The lines to copy from the data below are those that hold the string "эритроцитов".

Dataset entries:
--------------------

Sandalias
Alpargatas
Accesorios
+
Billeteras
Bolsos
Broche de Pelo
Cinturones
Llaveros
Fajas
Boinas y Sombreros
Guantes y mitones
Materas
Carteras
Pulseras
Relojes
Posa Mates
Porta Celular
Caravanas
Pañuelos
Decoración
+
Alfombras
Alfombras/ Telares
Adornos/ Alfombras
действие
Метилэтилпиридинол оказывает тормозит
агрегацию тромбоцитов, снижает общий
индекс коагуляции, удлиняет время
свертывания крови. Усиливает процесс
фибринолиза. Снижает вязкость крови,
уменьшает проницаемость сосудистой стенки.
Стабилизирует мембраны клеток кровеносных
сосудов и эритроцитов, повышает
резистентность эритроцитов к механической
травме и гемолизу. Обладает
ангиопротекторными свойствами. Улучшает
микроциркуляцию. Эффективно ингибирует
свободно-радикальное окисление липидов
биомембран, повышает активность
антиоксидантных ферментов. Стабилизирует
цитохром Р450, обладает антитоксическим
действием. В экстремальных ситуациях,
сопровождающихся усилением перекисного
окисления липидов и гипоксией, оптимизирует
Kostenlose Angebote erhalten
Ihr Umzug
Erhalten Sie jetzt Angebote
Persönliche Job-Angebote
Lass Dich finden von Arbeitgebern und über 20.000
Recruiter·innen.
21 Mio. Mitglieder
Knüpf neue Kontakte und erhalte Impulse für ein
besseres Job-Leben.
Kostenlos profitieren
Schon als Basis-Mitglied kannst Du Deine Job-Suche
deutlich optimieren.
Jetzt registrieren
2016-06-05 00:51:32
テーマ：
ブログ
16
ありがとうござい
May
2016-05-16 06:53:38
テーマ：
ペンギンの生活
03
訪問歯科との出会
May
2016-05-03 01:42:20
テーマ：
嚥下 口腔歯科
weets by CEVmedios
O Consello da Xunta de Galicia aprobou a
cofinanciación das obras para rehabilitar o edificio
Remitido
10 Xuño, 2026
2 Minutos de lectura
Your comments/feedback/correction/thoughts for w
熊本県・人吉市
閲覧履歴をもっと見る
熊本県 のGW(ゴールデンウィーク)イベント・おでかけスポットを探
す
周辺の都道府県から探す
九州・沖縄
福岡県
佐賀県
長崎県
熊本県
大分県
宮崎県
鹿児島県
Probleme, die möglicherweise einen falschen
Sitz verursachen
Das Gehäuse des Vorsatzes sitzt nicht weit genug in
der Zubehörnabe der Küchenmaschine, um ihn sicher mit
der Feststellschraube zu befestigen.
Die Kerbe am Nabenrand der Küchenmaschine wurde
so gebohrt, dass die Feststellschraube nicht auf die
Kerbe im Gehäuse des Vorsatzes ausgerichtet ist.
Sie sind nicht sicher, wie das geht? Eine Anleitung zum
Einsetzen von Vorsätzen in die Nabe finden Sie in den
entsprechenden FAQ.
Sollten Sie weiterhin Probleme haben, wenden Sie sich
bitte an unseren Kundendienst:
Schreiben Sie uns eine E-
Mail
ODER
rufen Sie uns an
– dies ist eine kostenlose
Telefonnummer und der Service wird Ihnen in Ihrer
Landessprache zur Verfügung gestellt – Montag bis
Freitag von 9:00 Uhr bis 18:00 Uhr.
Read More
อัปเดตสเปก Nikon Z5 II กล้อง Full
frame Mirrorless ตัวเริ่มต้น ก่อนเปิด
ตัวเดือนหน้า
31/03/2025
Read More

--------------------

▸ Answer to the problem
сосудов и эритроцитов, повышает
резистентность эритроцитов к механической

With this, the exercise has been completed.